■ Prompt
Write out each entry below exactly; the images do not belong in your copy.

Extracted page text data
▬▬▬▬▬▬
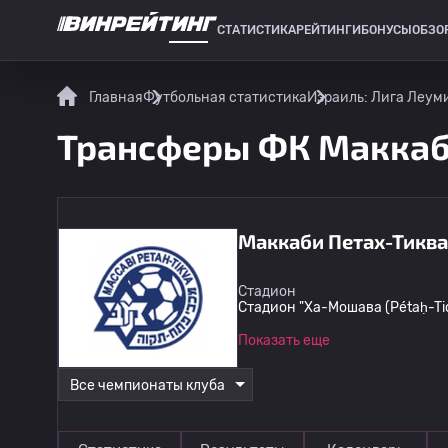
СТАТИСТИКА
РЕЙТИНГИ
БОНУСЫ
ОБЗО
СПОРТИВНАЯ СТАТИСТИКА
Главная
Футбольная статистика
Израиль: Лига Леум
Трансферы ФК Маккаб
Маккаби Петах-Тиква
Стадион
Стадион "Ха-Мошава (Pétaḥ-Tiq
Показать еще
Все чемпионаты клуба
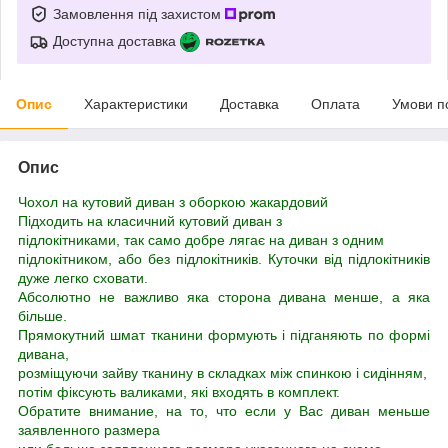
Замовлення під захистом
Доступна доставка
Опис
Характеристики
Доставка
Оплата
Умови п
Опис
Чохол на кутовий диван з оборкою жакардовий
Підходить на класичний кутовий диван з
підлокітниками, так само добре лягає на диван з одним
підлокітником, або без підлокітників. Куточки від підлокітників
дуже легко сховати.
Абсолютно не важливо яка сторона дивана менше, а яка
більше.
Прямокутний шмат тканини формують і підганяють по формі
дивана,
розміщуючи зайву тканину в складках між спинкою і сидінням,
потім фіксують валиками, які входять в комплект.
Обратите внимание, на то, что если у Вас диван меньше
заявленного размера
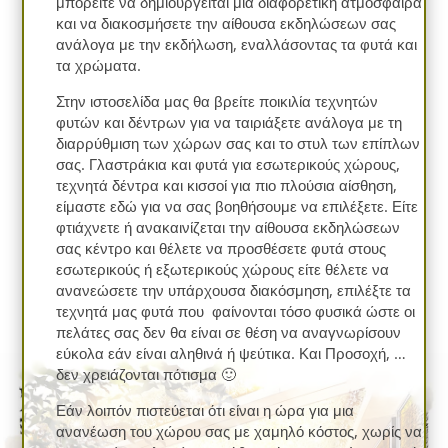
μπορείτε να δημιουργείται μια διαφορετική ατμόσφαιρα
και να διακοσμήσετε την αίθουσα εκδηλώσεων σας
ανάλογα με την εκδήλωση, εναλλάσοντας τα φυτά και
τα χρώματα.
Στην ιστοσελίδα μας θα βρείτε ποικιλία τεχνητών
φυτών και δέντρων για να ταιριάξετε ανάλογα με τη
διαρρύθμιση των χώρων σας και το στυλ των επίπλων
σας. Γλαστράκια και φυτά για εσωτερικούς χώρους,
τεχνητά δέντρα και κισσοί για πιο πλούσια αίσθηση,
είμαστε εδώ για να σας βοηθήσουμε να επιλέξετε. Είτε
φτιάχνετε ή ανακαινίζεται την αίθουσα εκδηλώσεων
σας κέντρο και θέλετε να προσθέσετε φυτά στους
εσωτερικούς ή εξωτερικούς χώρους είτε θέλετε να
ανανεώσετε την υπάρχουσα διακόσμηση, επιλέξτε τα
τεχνητά μας φυτά που φαίνονται τόσο φυσικά ώστε οι
πελάτες σας δεν θα είναι σε θέση να αναγνωρίσουν
εύκολα εάν είναι αληθινά ή ψεύτικα. Και Προσοχή, …
δεν χρειάζονται πότισμα 🙂
Εάν λοιπόν πιστεύεται ότι είναι η ώρα για μια
ανανέωση του χώρου σας με χαμηλό κόστος, χωρίς να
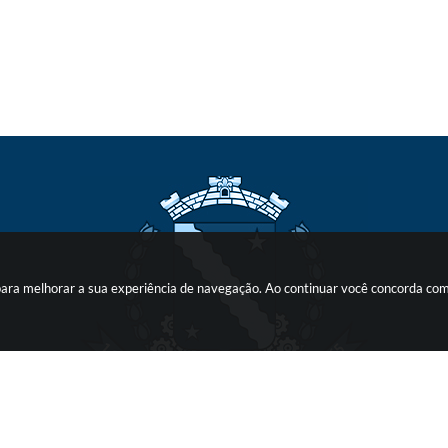
s para melhorar a sua experiência de navegação. Ao continuar você concorda co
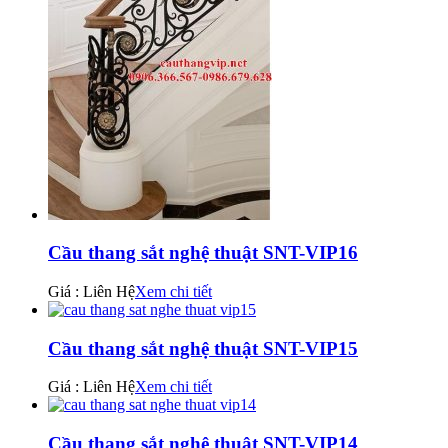
Cầu thang sắt nghệ thuật SNT-VIP16
Giá : Liên Hệ
Xem chi tiết
Cầu thang sắt nghệ thuật SNT-VIP15
Giá : Liên Hệ
Xem chi tiết
Cầu thang sắt nghệ thuật SNT-VIP14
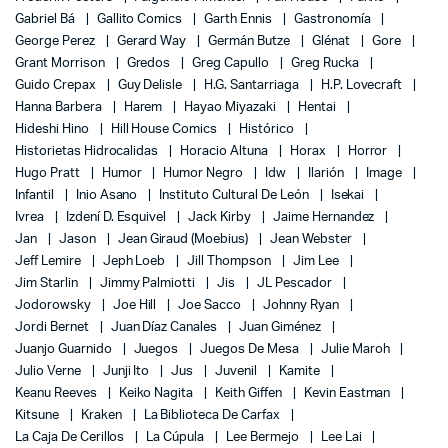
Gabriel Bá
Gallito Comics
Garth Ennis
Gastronomía
George Perez
Gerard Way
Germán Butze
Glénat
Gore
Grant Morrison
Gredos
Greg Capullo
Greg Rucka
Guido Crepax
Guy Delisle
H.G. Santarriaga
H.P. Lovecraft
Hanna Barbera
Harem
Hayao Miyazaki
Hentai
Hideshi Hino
Hill House Comics
Histórico
Historietas Hidrocalidas
Horacio Altuna
Horax
Horror
Hugo Pratt
Humor
Humor Negro
Idw
Ilarión
Image
Infantil
Inio Asano
Instituto Cultural De León
Isekai
Ivrea
Izdení D. Esquivel
Jack Kirby
Jaime Hernandez
Jan
Jason
Jean Giraud (Moebius)
Jean Webster
Jeff Lemire
Jeph Loeb
Jill Thompson
Jim Lee
Jim Starlin
Jimmy Palmiotti
Jis
JL Pescador
Jodorowsky
Joe Hill
Joe Sacco
Johnny Ryan
Jordi Bernet
Juan Díaz Canales
Juan Giménez
Juanjo Guarnido
Juegos
Juegos De Mesa
Julie Maroh
Julio Verne
Junji Ito
Jus
Juvenil
Kamite
Keanu Reeves
Keiko Nagita
Keith Giffen
Kevin Eastman
Kitsune
Kraken
La Biblioteca De Carfax
La Caja De Cerillos
La Cúpula
Lee Bermejo
Lee Lai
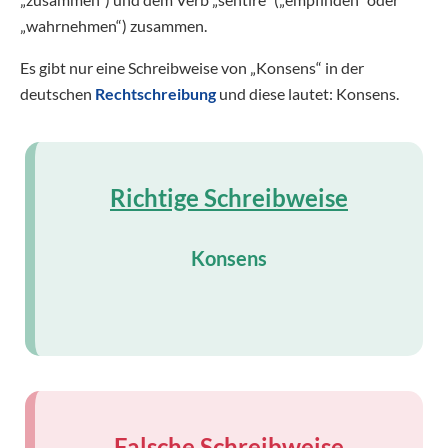
„wahrnehmen“) zusammen.
Es gibt nur eine Schreibweise von „Konsens“ in der
deutschen
Rechtschreibung
und diese lautet: Konsens.
Richtige Schreibweise
Konsens
Falsche Schreibweise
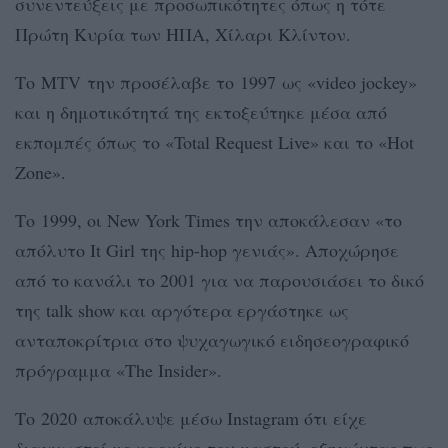
συνεντεύξεις με προσωπικότητες όπως η τότε
Πρώτη Κυρία των ΗΠΑ, Χίλαρι Κλίντον.
Το MTV την προσέλαβε το 1997 ως «video jockey»
και η δημοτικότητά της εκτοξεύτηκε μέσα από
εκπομπές όπως το «Total Request Live» και το «Hot
Zone».
Το 1999, οι New York Times την αποκάλεσαν «το
απόλυτο It Girl της hip-hop γενιάς». Αποχώρησε
από το κανάλι το 2001 για να παρουσιάσει το δικό
της talk show και αργότερα εργάστηκε ως
ανταποκρίτρια στο ψυχαγωγικό ειδησεογραφικό
πρόγραμμα «The Insider».
Το 2020 αποκάλυψε μέσω Instagram ότι είχε
διαγνωστεί με καρκίνο του μαστού, εξηγώντας πως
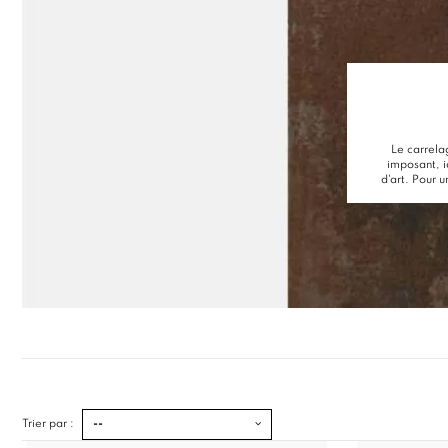
Le carrel
imposant, i
d'art. Pour 
Trier par :
--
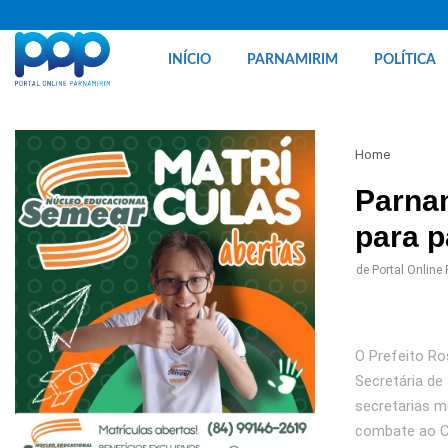
INÍCIO
PARNAMIRIM
POLÍTICA
Home
Parnam
para 
de
Portal Online
O Prefeito Ro
Secretária de
secretarias m
combate ao C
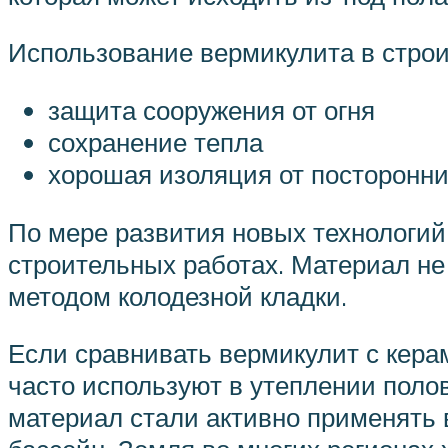
Использование вермикулита в строи
защита сооружения от огня
сохранение тепла
хорошая изоляция от посторонни
По мере развития новых технологи
строительных работах. Материал не 
методом колодезной кладки.
Если сравнивать вермикулит с керам
часто используют в утеплении поло
материал стали активно применять 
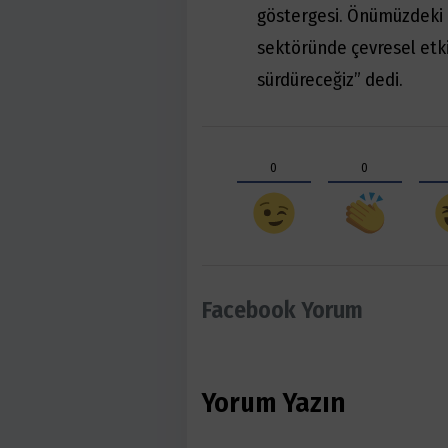
göstergesi. Önümüzdeki 
sektöründe çevresel etki
sürdüreceğiz” dedi.
0
0
Facebook Yorum
Yorum Yazın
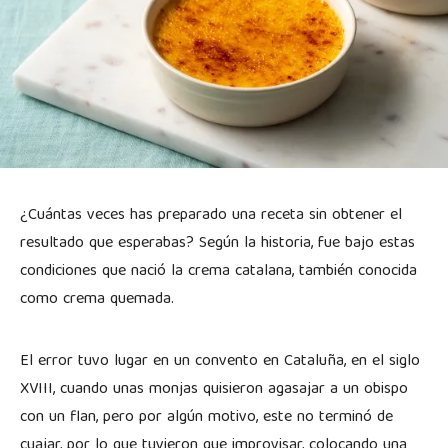
¿Cuántas veces has preparado una receta sin obtener el
resultado que esperabas? Según la historia, fue bajo estas
condiciones que nació la crema catalana, también conocida
como crema quemada.
El error tuvo lugar en un convento en Cataluña, en el siglo
XVIII, cuando unas monjas quisieron agasajar a un obispo
con un flan, pero por algún motivo, este no terminó de
cuajar, por lo que tuvieron que improvisar, colocando una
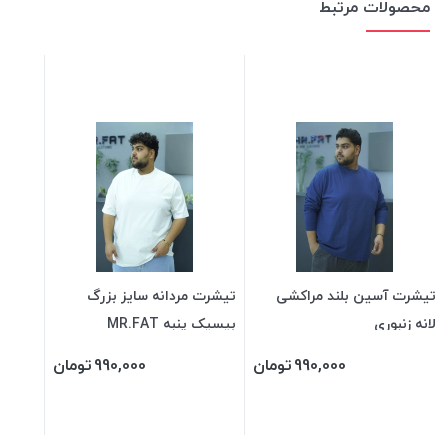
محصولات مرتبط
تیشرت آسین بلند مراکشی
تیشرت مردانه سایز بزرگ
لانه زنبوری
بیسیک پنبه MR.FAT
990,000
تومان
990,000
تومان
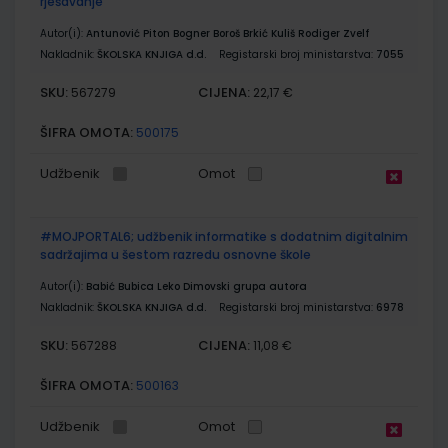
rješavanje
Autor(i):
Antunović Piton Bogner Boroš Brkić Kuliš Rodiger Zvelf
Nakladnik:
ŠKOLSKA KNJIGA d.d.
Registarski broj ministarstva:
7055
SKU:
CIJENA:
567279
22,17 €
ŠIFRA OMOTA:
500175
Udžbenik
Omot
#MOJPORTAL6; udžbenik informatike s dodatnim digitalnim
sadržajima u šestom razredu osnovne škole
Autor(i):
Babić Bubica Leko Dimovski grupa autora
Nakladnik:
ŠKOLSKA KNJIGA d.d.
Registarski broj ministarstva:
6978
SKU:
CIJENA:
567288
11,08 €
ŠIFRA OMOTA:
500163
Udžbenik
Omot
▬▬▬▬▬▬
■ Response for this exercise
СТАТИСТИКА
РЕЙТИНГИ
БОНУСЫ
ОБЗО
СПОРТИВНАЯ СТАТИСТИКА
Главная
Футбольная статистика
Израиль: Лига Леум
Трансферы ФК Маккаб
Маккаби Петах-Тиква
Стадион
Стадион "Ха-Мошава (Pétaḥ-Tiq
Показать еще
Все чемпионаты клуба
Замовлення під захистом
Доступна доставка
Опис
Характеристики
Доставка
Оплата
Умови п
Опис
Чохол на кутовий диван з оборкою жакардовий
Підходить на класичний кутовий диван з
підлокітниками, так само добре лягає на диван з одним
підлокітником, або без підлокітників. Куточки від підлокітників
дуже легко сховати.
Абсолютно не важливо яка сторона дивана менше, а яка
більше.
Прямокутний шмат тканини формують і підганяють по формі
дивана,
розміщуючи зайву тканину в складках між спинкою і сидінням,
потім фіксують валиками, які входять в комплект.
Обратите внимание, на то, что если у Вас диван меньше
заявленного размера
μπορείτε να δημιουργείται μια διαφορετική ατμόσφαιρα
και να διακοσμήσετε την αίθουσα εκδηλώσεων σας
ανάλογα με την εκδήλωση, εναλλάσοντας τα φυτά και
τα χρώματα.
Στην ιστοσελίδα μας θα βρείτε ποικιλία τεχνητών
φυτών και δέντρων για να ταιριάξετε ανάλογα με τη
διαρρύθμιση των χώρων σας και το στυλ των επίπλων
σας. Γλαστράκια και φυτά για εσωτερικούς χώρους,
τεχνητά δέντρα και κισσοί για πιο πλούσια αίσθηση,
είμαστε εδώ για να σας βοηθήσουμε να επιλέξετε. Είτε
φτιάχνετε ή ανακαινίζεται την αίθουσα εκδηλώσεων
σας κέντρο και θέλετε να προσθέσετε φυτά στους
εσωτερικούς ή εξωτερικούς χώρους είτε θέλετε να
ανανεώσετε την υπάρχουσα διακόσμηση, επιλέξτε τα
τεχνητά μας φυτά που φαίνονται τόσο φυσικά ώστε οι
πελάτες σας δεν θα είναι σε θέση να αναγνωρίσουν
εύκολα εάν είναι αληθινά ή ψεύτικα. Και Προσοχή, …
δεν χρειάζονται πότισμα 🙂
Εάν λοιπόν πιστεύεται ότι είναι η ώρα για μια
ανανέωση του χώρου σας με χαμηλό κόστος, χωρίς να
s para melhorar a sua experiência de navegação. Ao continuar você concorda co
Cầu thang sắt nghệ thuật SNT-VIP16
Giá : Liên Hệ
Xem chi tiết
Cầu thang sắt nghệ thuật SNT-VIP15
Giá : Liên Hệ
Xem chi tiết
Cầu thang sắt nghệ thuật SNT-VIP14
Gabriel Bá
Gallito Comics
Garth Ennis
Gastronomía
George Perez
Gerard Way
Germán Butze
Glénat
Gore
Grant Morrison
Gredos
Greg Capullo
Greg Rucka
Guido Crepax
Guy Delisle
H.G. Santarriaga
H.P. Lovecraft
Hanna Barbera
Harem
Hayao Miyazaki
Hentai
Hideshi Hino
Hill House Comics
Histórico
Historietas Hidrocalidas
Horacio Altuna
Horax
Horror
Hugo Pratt
Humor
Humor Negro
Idw
Ilarión
Image
Infantil
Inio Asano
Instituto Cultural De León
Isekai
Ivrea
Izdení D. Esquivel
Jack Kirby
Jaime Hernandez
Jan
Jason
Jean Giraud (Moebius)
Jean Webster
Jeff Lemire
Jeph Loeb
Jill Thompson
Jim Lee
Jim Starlin
Jimmy Palmiotti
Jis
JL Pescador
Jodorowsky
Joe Hill
Joe Sacco
Johnny Ryan
Jordi Bernet
Juan Díaz Canales
Juan Giménez
Juanjo Guarnido
Juegos
Juegos De Mesa
Julie Maroh
Julio Verne
Junji Ito
Jus
Juvenil
Kamite
Keanu Reeves
Keiko Nagita
Keith Giffen
Kevin Eastman
Kitsune
Kraken
La Biblioteca De Carfax
La Caja De Cerillos
La Cúpula
Lee Bermejo
Lee Lai
„wahrnehmen“) zusammen.
Es gibt nur eine Schreibweise von „Konsens“ in der
deutschen
Rechtschreibung
und diese lautet: Konsens.
Richtige Schreibweise
Konsens
Falsche Schreibweise
συνεντεύξεις με προσωπικότητες όπως η τότε
Πρώτη Κυρία των ΗΠΑ, Χίλαρι Κλίντον.
Το MTV την προσέλαβε το 1997 ως «video jockey»
και η δημοτικότητά της εκτοξεύτηκε μέσα από
εκπομπές όπως το «Total Request Live» και το «Hot
Zone».
Το 1999, οι New York Times την αποκάλεσαν «το
απόλυτο It Girl της hip-hop γενιάς». Αποχώρησε
από το κανάλι το 2001 για να παρουσιάσει το δικό
της talk show και αργότερα εργάστηκε ως
ανταποκρίτρια στο ψυχαγωγικό ειδησεογραφικό
πρόγραμμα «The Insider».
Το 2020 αποκάλυψε μέσω Instagram ότι είχε
διαγνωστεί με καρκίνο του μαστού, εξηγώντας πως
Le carrel
imposant, i
d'art. Pour 
Trier par :
--
INÍCIO
PARNAMIRIM
POLÍTICA
Home
Parnam
para 
de
Portal Online
O Prefeito Ro
Secretária de
secretarias m
combate ao C
Использование вермикулита в строи
защита сооружения от огня
сохранение тепла
хорошая изоляция от посторонни
По мере развития новых технологи
строительных работах. Материал не 
методом колодезной кладки.
Если сравнивать вермикулит с керам
часто используют в утеплении поло
материал стали активно применять 
göstergesi. Önümüzdeki 
sektöründe çevresel etki
sürdüreceğiz” dedi.
0
0
Facebook Yorum
Yorum Yazın
¿Cuántas veces has preparado una receta sin obtener el
resultado que esperabas? Según la historia, fue bajo estas
condiciones que nació la crema catalana, también conocida
como crema quemada.
El error tuvo lugar en un convento en Cataluña, en el siglo
XVIII, cuando unas monjas quisieron agasajar a un obispo
con un flan, pero por algún motivo, este no terminó de
cuajar, por lo que tuvieron que improvisar, colocando una
محصولات مرتبط
تیشرت آسین بلند مراکشی
تیشرت مردانه سایز بزرگ
لانه زنبوری
بیسیک پنبه MR.FAT
990,000
تومان
990,000
تومان
rješavanje
Autor(i):
Antunović Piton Bogner Boroš Brkić Kuliš Rodiger Zvelf
Nakladnik:
ŠKOLSKA KNJIGA d.d.
Registarski broj ministarstva:
7055
SKU:
CIJENA:
567279
22,17 €
ŠIFRA OMOTA:
500175
Udžbenik
Omot
#MOJPORTAL6; udžbenik informatike s dodatnim digitalnim
sadržajima u šestom razredu osnovne škole
Autor(i):
Babić Bubica Leko Dimovski grupa autora
Nakladnik:
ŠKOLSKA KNJIGA d.d.
Registarski broj ministarstva:
6978
SKU:
CIJENA:
567288
11,08 €
ŠIFRA OMOTA:
500163
Udžbenik
Omot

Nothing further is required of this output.